Abstract
We show that N-acetylcysteine (NAC) has the ability to cause statistically significant diminishment in the in vitro formation of irreversibly sickled cells (ISCs) at concentrations greater than 250 μmol/L. Other antioxidants, approved for human use (cysteamine, succimer, dimercaprol), were not efficacious. NAC had the ability to cause statistically significant conversion of ISCs formed in vivo back to the biconcave shape. NAC was also shown to reduce the formation of dense cells and increase the available thiols in β-actin. We showed that diminishing reduced glutathione (GSH), by treatment with 1-chloro-2,4-dinitrobenzene, resulted in increased dense cells. We conclude the NAC blocks dense cell formation and ISC formation by targeting channels involved in cellular dehydration and β-actin, respectively. The efficacy of NAC is probably due to its combined antioxidant activity and ability to increase intracellular GSH.
BLOOD FROM HOMOZYGOUS sickle cell (SS) patients can be separated by density gradient sedimentation into morphologically and physiologically distinct red blood cell (RBC) classes.1 The highest density class of RBCs includes irreversibly sickled cells (ISCs) (60% to 85%) that retain a sickled shape in well-oxygenated blood where the sickle cell hemoglobin (HbS) is depolymerized.
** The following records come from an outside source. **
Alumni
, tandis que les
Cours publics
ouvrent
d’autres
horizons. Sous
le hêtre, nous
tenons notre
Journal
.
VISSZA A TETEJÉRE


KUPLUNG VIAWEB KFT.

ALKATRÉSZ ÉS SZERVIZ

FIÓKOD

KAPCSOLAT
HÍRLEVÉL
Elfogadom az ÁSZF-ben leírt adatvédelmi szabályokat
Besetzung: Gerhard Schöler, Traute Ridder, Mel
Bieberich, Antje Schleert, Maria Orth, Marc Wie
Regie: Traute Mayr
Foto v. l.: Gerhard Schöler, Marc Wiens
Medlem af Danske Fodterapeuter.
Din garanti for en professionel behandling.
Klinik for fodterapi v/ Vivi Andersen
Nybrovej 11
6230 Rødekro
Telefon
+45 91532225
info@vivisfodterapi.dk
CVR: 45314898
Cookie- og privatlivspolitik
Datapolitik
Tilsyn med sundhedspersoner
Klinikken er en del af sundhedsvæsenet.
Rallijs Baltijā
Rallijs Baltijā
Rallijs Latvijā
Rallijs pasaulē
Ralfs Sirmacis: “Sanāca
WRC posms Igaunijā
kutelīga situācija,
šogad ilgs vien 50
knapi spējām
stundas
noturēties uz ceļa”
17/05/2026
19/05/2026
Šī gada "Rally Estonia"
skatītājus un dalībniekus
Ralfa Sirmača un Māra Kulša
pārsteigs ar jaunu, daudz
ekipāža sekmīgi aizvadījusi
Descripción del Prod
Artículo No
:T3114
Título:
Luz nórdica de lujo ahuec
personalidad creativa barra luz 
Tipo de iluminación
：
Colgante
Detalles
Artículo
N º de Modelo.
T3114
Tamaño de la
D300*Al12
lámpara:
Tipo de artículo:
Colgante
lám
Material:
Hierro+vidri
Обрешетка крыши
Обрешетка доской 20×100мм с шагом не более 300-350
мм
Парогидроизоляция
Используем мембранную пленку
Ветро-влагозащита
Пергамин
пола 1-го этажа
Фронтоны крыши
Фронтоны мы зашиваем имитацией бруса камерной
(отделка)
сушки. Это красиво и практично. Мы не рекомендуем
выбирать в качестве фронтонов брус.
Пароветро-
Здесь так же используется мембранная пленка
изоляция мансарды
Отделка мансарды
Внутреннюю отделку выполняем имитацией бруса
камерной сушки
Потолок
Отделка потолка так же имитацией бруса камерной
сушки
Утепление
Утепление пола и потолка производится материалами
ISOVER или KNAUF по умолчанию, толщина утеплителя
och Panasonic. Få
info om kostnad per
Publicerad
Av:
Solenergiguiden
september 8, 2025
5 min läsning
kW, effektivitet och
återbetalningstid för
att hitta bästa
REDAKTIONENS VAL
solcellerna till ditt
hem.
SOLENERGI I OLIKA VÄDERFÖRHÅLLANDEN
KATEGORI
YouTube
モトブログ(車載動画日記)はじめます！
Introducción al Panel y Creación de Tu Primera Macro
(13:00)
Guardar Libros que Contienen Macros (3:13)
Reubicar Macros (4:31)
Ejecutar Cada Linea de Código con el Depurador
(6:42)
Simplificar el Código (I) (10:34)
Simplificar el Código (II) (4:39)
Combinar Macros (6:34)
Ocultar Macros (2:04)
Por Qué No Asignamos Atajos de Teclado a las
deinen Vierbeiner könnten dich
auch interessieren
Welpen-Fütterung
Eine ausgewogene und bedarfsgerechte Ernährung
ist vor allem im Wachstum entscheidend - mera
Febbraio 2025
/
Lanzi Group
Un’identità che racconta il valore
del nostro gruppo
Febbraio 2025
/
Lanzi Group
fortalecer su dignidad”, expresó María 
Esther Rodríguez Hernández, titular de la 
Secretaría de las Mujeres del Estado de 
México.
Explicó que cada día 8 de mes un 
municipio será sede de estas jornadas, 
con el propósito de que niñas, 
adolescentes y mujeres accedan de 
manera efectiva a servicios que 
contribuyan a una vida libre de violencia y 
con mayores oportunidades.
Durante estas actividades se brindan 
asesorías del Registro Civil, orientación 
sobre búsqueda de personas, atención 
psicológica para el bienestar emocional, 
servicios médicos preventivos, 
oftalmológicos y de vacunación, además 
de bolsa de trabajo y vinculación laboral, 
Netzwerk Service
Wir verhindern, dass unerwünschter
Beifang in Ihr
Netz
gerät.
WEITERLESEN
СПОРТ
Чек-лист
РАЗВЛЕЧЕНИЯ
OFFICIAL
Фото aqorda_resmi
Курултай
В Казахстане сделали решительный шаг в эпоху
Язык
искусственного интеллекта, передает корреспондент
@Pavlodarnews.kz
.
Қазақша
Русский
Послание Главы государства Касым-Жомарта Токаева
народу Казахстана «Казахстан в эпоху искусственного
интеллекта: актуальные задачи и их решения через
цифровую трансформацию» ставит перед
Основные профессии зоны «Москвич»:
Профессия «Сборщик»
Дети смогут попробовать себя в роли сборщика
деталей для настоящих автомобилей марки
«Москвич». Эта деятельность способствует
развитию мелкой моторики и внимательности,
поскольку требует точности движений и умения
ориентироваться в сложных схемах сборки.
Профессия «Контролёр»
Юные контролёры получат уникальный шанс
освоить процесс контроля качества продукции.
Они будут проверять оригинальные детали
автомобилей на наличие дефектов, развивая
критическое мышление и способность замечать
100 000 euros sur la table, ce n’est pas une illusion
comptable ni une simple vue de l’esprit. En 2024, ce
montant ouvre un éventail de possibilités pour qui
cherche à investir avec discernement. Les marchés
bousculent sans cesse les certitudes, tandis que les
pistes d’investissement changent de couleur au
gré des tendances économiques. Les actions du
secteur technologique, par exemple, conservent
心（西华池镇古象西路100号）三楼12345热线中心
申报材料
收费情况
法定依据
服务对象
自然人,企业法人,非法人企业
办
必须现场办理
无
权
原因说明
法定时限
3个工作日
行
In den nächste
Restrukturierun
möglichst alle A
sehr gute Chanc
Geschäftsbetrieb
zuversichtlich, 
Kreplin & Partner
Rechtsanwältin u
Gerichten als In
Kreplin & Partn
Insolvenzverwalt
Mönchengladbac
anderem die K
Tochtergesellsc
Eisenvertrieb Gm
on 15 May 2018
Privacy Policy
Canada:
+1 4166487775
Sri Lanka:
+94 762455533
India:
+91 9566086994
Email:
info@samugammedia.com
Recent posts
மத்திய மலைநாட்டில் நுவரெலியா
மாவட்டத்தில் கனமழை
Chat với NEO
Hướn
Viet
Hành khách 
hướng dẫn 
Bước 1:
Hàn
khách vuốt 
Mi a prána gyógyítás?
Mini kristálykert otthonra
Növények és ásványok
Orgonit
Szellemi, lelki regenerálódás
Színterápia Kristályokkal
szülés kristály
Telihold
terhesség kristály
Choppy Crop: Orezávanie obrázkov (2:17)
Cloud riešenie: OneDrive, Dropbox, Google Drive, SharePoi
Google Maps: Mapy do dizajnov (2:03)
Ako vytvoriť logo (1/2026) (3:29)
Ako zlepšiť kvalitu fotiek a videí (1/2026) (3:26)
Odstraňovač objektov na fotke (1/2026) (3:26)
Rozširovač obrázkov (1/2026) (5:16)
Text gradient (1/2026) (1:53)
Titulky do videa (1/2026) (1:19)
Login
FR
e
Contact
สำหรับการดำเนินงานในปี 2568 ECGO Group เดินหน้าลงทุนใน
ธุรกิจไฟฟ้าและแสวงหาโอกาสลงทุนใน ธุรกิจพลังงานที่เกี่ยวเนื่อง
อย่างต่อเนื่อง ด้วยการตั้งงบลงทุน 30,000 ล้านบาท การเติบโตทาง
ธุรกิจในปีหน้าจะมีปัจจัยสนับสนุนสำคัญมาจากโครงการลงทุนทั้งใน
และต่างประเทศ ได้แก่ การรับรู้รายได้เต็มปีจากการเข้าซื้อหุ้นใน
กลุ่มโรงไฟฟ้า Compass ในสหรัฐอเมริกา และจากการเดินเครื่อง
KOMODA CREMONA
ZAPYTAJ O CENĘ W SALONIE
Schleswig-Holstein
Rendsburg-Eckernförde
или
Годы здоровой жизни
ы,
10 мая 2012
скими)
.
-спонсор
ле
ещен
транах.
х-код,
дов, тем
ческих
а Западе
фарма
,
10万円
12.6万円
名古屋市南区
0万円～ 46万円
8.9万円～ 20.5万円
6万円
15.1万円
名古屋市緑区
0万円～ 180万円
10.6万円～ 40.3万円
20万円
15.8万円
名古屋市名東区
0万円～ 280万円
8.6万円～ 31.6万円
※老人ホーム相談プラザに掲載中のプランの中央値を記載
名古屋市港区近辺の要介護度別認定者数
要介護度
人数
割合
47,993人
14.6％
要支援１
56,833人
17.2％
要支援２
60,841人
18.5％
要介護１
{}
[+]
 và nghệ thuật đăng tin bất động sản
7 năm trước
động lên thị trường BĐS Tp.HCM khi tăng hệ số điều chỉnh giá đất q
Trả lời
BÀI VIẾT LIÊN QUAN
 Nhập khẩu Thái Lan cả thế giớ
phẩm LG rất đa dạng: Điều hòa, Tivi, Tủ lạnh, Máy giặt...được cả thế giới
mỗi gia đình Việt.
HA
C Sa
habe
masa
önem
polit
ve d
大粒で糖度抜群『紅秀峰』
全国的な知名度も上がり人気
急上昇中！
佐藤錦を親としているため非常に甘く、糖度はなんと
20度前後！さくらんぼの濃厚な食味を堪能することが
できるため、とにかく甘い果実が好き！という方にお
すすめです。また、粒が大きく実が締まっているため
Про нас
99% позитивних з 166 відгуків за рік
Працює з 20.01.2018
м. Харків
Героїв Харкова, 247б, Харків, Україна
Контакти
These ISCs represent up to 45% of the circulating RBCs in SS blood and they are poorly deformable, of short life span, and have lower levels of fetal hemoglobin than do reversibly sickled cells (RSCs).2 During the course of vasoocclusion, the highest density class of SS RBCs is selectively trapped in the microvasculature.3,4 The dense cell population appears to block the narrowed lumen of vessels lined primarily with the more adherent lower density RBCs.5 Hemolysis is correlated with the dense cell population, which contains RBCs that have the greatest propensity to form polymer, are most susceptible to shear stress, and appear to play an essential role in vasoocclusion.6-8
The spectrin membrane skeleton controls the shape, elasticity, and flexibility of the RBC.9 The major essential components of the membrane skeleton are spectrin, protein 4.1, and actin.10 We have recently shown that a posttranslational modification in ISC β-actin, in which a disulfide bridge forms between cysteine 284 and cysteine 373,11,12 leads to an ISC membrane skeleton, which can only slowly disassemble at 37°C.11,13 The slow disassembly is caused by altered ISC actin polymerization-depolymerization kinetics.14 Based on this evidence, we proposed that the inability of ISC membrane skeletal proteins to reassemble at 37°C leads to the ISC skeleton's inability to remodel.15 Furthermore, we proposed that membrane permeable reducing agents or antioxidants, which can block the β-actin disulfide bridge from forming, should be able to inhibit ISC formation.15
Jensen et al16 found that ISCs could be generated in vitro when SS RBCs were kept under deoxygenation conditions for 24 hours. Based on this finding, Ohnishi et al17 showed that ISCs can be efficiently generated in vitro by deoxygenation-reoxygenation cycling of RSCs. We have made use of the methodology to test the efficacy of various clinically relevant reducing agents or antioxidants to block ISC formation in vitro. In this study, we show that (1) N-acetylcysteine has the ability to block ISC formation at pharmacologically achievable dosages; (2) N-acetylcysteine can convert a portion of ISCs formed in vivo back to biconcave cells; (3) the inhibition of ISC formation in vitro is due, in part, to N-acetylcysteine's ability to block dense cell formation; and (4) diminution of reduced glutathione (GSH) levels in light density SS erythrocytes is sufficient to cause dense cell formation. We conclude that N-acetylcysteine's efficacy in reducing ISC formation is due to its combined antioxidant activity and ability to increase intracellular reduced GSH levels.
MATERIALS AND METHODS
Preparation of light density and high density SS RBCs.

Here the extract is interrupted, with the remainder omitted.